Can anybody tell me what laws NY state has on beekeeping or selling honey? I'm brand new at this and would like to know what I'm getting myself into as far as regulations.


----------



## clyderoad (Jun 10, 2012)

Mr wannabee said:


> Can anybody tell me what laws NY state has on beekeeping or selling honey? I'm brand new at this and would like to know what I'm getting myself into as far as regulations.


the Empire State Honey Producers Assoc. has a NYS honey/laws section on their website: eshpa.org


----------



## BMAC (Jun 23, 2009)

If you dont find what you are looking for on eshpa websire google ny ags and market and give them a call in Albany. Unlike many other NY gov agencies the folks at ags and market are very friendly and will give you all the guidance you need for legal sale of honey in NY. good luck in you endeavors.


----------



## sqkcrk (Dec 10, 2005)

The Empire State Honey Producers Association website address is eshpa.org, as stated earlier, and it lists NY Bee Laws. We had a talk from a fellow from Cornell Cooperative Extension on the proper ways to handle, bottle, label, and market honey. But I don't see a link to his paper. We'll have to fix that.

NYS Dept. of Ag&MKts at 518-457-2087 and ask for Paul Cappy, NYS Apiculturalist. If he can't answer your questions he can tell you where to find what you want.

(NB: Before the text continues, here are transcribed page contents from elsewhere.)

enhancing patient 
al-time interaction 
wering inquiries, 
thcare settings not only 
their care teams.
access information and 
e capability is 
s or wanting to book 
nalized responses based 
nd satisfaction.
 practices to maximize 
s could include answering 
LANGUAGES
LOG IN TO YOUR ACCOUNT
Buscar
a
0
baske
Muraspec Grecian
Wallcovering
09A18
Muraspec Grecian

If eshpa had talks dedicated to beginning beekeeping would you join us and come to the meeting? We are having our Summer Picnic this July 18 at the Greenwich, NY Fair Grounds near Better Bee. Come join the fun.


----------



## Rader Sidetrack (Nov 30, 2011)

Here is a document from Cornell that covers the issues Mark referenced above: 

http://smallfarms.cornell.edu/files/2014/06/Honeycomb-to-Consumer-13n5j37.pdf


----------



## sqkcrk (Dec 10, 2005)

Thanks Graham.


----------



## Mr wannabee (Mar 13, 2015)

Thank you for the help!


----------



## Huntingstoneboy (Feb 10, 2013)

Great read. Thanks Graham!


----------



## malcolmtent (Dec 24, 2019)

Rader Sidertrack posted a link to a Cornell PDF in reply to a member here, but unfortunately, that link is now dead. If anyone has an updated link to this document, I'd appreciate it. If I find one, I'll certainly post it.

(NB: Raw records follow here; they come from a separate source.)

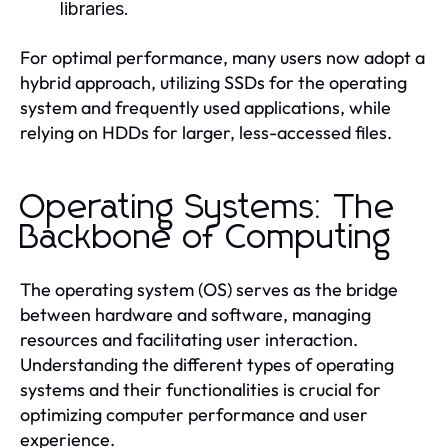
libraries.
For optimal performance, many users now adopt a
hybrid approach, utilizing SSDs for the operating
system and frequently used applications, while
relying on HDDs for larger, less-accessed files.
Operating Systems: The
Backbone of Computing
The operating system (OS) serves as the bridge
between hardware and software, managing
resources and facilitating user interaction.
Understanding the different types of operating
systems and their functionalities is crucial for
optimizing computer performance and user
experience.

However, while searching the Cornell site, I found this which might be of interest:

"Selling Honey or Maple Syrup

These products are exempt from licensing if you do not add ingredients or repack. Production facilities must be clean and sanitary. If you make specialty flavored honey or maple products, you must have an Article 20-C License. Maple syrup is subject to grade identification. For more information on the sale of maple syrup, request Circular 947 from the NYS Department of Agriculture & Markets or visit http://www.agriculture.ny.gov/FS/general/farmprods.html for a copy."

This is in the page https://smallfarms.cornell.edu/2017/05/43-marketing-regulations/

Don't bother clicking on the link for farmprods.html - it's already a dead link!


----------